*** Opening of Provided data ***

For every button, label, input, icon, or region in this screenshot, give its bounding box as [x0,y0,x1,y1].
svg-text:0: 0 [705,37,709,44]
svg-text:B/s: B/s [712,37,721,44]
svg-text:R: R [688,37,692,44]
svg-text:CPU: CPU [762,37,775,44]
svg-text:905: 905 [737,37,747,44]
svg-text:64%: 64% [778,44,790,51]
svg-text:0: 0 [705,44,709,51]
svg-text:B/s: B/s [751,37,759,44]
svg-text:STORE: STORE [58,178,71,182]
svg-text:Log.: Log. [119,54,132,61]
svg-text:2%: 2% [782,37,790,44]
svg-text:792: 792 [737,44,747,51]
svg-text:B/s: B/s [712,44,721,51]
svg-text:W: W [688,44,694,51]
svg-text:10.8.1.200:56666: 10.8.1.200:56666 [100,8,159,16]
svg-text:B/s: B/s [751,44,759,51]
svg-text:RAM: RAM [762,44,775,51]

*** Close of Provided data ***
*** Opening of Provided data ***

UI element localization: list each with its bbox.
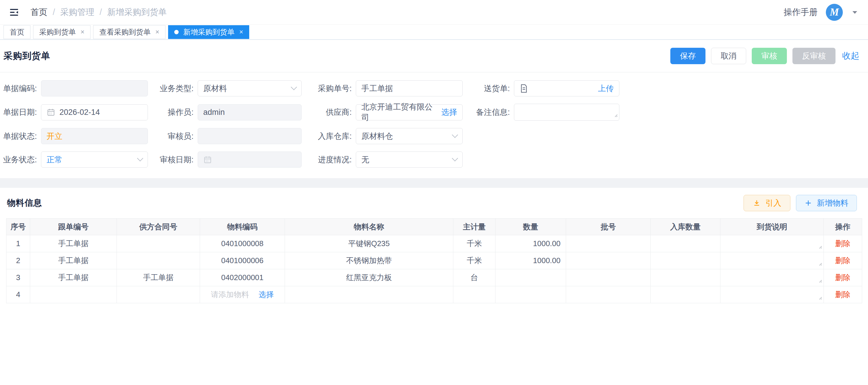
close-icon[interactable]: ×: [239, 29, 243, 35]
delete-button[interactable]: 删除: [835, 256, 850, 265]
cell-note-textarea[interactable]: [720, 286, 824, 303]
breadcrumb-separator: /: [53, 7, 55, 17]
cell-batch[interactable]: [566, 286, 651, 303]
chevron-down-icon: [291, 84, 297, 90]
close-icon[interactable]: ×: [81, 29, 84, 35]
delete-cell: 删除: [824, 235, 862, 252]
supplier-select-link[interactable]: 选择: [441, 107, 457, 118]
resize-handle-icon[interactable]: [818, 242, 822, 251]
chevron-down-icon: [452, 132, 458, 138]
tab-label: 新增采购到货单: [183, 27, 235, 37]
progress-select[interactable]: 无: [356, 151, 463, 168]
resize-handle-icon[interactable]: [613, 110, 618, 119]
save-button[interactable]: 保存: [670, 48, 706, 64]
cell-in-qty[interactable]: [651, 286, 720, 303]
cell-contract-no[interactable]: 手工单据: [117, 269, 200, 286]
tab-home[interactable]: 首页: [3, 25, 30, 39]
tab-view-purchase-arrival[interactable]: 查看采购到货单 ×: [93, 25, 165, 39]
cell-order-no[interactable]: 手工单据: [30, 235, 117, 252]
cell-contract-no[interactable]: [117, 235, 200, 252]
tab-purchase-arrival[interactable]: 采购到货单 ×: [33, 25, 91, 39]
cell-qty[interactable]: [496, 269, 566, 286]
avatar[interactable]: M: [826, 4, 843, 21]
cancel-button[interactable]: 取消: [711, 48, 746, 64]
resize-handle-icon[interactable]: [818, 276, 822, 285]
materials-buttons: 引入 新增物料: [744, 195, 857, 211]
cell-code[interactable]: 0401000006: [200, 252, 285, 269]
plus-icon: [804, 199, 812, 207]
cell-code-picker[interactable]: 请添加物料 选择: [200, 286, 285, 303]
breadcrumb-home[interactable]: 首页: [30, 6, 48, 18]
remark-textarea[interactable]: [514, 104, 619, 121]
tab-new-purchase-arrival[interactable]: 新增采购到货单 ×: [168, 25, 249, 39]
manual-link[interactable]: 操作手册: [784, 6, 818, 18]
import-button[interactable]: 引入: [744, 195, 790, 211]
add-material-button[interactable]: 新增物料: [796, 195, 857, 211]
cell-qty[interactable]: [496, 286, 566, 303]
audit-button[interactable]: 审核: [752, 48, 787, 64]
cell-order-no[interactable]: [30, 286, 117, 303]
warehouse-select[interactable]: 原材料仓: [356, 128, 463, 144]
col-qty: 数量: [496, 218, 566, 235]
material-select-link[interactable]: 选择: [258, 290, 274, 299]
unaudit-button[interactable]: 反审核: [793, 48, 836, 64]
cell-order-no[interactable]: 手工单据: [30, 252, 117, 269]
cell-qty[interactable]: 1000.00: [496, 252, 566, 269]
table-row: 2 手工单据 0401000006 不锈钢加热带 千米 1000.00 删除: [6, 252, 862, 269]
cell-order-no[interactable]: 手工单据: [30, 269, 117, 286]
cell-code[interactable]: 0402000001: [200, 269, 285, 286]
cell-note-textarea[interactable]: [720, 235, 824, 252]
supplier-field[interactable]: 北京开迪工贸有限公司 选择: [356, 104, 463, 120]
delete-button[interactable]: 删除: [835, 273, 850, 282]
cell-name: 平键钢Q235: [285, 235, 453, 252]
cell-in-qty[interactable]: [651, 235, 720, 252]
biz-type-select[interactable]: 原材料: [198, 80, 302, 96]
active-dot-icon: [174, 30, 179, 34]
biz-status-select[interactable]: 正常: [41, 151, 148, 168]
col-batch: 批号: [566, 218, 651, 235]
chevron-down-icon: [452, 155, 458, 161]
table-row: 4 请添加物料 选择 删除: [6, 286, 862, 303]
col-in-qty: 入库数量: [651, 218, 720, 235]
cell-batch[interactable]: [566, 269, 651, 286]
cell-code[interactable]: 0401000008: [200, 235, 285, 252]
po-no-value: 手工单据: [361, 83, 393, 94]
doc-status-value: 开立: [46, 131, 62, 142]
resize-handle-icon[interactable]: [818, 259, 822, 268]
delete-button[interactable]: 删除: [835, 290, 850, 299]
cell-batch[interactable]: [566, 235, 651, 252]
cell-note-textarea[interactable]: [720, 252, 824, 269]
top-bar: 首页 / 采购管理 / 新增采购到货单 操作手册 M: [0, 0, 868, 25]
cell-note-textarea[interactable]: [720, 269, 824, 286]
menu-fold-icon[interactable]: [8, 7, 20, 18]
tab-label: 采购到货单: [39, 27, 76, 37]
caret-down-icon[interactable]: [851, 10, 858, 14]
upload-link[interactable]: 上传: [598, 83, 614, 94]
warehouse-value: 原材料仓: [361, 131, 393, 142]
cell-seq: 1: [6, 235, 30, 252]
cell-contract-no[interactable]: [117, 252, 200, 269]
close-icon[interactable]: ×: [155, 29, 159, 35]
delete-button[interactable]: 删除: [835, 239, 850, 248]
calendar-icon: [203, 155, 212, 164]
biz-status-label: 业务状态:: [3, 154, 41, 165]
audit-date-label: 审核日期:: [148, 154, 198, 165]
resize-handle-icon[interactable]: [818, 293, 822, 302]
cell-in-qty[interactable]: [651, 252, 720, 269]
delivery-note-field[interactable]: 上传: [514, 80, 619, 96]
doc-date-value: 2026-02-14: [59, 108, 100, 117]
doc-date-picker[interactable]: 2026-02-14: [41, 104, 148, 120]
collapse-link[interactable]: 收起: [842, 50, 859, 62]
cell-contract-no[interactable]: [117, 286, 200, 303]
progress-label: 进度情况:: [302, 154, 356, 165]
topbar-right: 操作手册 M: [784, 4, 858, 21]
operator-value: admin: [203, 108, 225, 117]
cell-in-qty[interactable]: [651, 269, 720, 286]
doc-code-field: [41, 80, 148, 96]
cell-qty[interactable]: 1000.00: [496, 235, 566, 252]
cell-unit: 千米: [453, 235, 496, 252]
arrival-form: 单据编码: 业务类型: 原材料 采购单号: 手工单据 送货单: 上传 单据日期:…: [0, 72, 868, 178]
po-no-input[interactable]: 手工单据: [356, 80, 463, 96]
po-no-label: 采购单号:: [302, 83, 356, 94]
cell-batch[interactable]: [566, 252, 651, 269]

*** Close of Provided data ***
*** Opening of Provided data ***

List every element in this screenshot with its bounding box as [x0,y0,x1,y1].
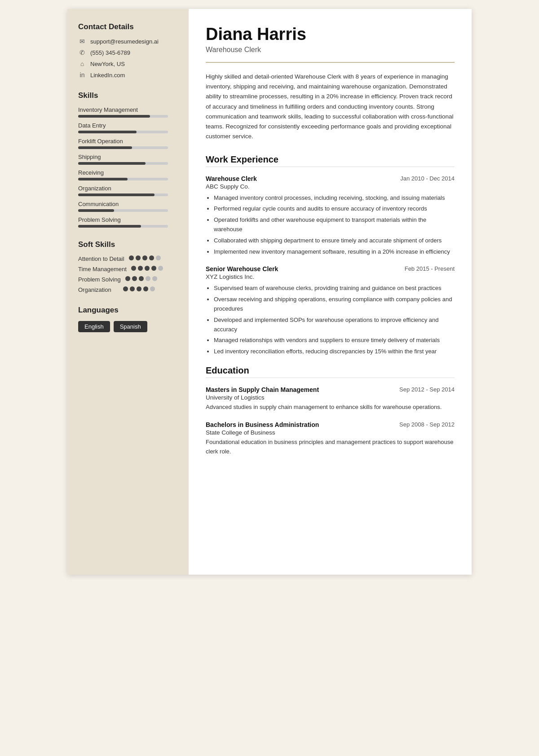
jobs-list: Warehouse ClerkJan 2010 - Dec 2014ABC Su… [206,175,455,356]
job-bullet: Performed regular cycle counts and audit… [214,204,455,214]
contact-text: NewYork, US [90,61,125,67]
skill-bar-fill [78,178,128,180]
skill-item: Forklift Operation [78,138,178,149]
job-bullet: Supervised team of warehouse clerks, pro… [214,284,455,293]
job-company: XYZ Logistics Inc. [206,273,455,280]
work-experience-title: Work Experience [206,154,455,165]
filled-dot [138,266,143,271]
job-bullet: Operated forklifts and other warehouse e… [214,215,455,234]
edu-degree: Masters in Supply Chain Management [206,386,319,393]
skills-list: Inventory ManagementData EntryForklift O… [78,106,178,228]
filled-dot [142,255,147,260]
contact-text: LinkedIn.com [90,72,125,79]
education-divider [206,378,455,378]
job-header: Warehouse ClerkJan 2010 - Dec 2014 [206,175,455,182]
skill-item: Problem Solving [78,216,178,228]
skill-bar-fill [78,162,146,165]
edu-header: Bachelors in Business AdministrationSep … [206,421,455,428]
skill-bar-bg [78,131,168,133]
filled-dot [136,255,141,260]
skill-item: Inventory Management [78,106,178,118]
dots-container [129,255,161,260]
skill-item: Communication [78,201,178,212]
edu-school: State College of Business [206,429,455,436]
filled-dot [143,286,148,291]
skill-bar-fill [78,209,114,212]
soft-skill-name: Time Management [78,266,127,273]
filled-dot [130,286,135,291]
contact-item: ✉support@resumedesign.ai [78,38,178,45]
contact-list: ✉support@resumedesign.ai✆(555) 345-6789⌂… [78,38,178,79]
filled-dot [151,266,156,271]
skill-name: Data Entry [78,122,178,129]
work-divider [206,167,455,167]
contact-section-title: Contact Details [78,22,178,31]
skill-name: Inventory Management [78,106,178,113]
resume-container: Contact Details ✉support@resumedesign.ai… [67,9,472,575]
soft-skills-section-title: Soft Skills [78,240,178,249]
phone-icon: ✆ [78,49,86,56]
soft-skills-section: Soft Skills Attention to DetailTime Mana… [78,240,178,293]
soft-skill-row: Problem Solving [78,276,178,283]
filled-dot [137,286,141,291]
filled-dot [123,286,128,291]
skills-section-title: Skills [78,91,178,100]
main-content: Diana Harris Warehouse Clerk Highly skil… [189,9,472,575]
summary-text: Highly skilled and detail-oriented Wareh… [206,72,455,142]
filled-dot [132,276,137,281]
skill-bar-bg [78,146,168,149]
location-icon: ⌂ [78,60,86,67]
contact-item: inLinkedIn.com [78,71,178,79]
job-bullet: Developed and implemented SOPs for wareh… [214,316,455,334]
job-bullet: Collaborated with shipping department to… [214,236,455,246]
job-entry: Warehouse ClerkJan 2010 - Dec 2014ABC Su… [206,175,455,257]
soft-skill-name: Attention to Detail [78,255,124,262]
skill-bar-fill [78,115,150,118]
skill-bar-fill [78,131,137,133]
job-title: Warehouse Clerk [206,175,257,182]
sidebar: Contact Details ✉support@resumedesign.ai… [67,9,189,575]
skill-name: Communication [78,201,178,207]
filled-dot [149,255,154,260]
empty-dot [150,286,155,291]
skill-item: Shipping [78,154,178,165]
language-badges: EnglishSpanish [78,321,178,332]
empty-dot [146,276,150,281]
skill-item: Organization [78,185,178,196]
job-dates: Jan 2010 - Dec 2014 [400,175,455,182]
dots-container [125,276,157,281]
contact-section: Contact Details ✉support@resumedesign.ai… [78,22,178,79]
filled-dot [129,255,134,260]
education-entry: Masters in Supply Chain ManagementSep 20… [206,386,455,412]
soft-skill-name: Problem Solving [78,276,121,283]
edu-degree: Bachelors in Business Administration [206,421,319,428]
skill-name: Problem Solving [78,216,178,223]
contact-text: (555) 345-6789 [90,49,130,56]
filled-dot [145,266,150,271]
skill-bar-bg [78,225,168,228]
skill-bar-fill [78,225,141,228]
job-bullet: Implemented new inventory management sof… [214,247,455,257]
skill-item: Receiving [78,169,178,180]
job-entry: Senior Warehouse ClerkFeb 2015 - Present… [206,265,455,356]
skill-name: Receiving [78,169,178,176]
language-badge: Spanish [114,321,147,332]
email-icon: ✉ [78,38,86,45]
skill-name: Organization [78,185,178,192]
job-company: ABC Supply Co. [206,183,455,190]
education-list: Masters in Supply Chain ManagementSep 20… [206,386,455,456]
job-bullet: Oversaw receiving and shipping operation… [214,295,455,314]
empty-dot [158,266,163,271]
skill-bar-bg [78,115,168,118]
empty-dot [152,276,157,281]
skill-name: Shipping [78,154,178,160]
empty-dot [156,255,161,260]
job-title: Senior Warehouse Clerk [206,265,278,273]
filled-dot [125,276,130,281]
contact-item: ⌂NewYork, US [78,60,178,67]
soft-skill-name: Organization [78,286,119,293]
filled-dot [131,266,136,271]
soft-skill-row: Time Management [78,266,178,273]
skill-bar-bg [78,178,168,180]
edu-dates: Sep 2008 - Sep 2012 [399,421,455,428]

*** Close of Provided data ***

▸ The task:
Whenever a line in the records contains the word "with", copy that line.

▸ Answer to this task:
UI element localization: list each with its bbox.
List every element in this screenshot with its bounding box as [x0,y0,x1,y1].
job-bullet: Collaborated with shipping department to… [214,236,455,246]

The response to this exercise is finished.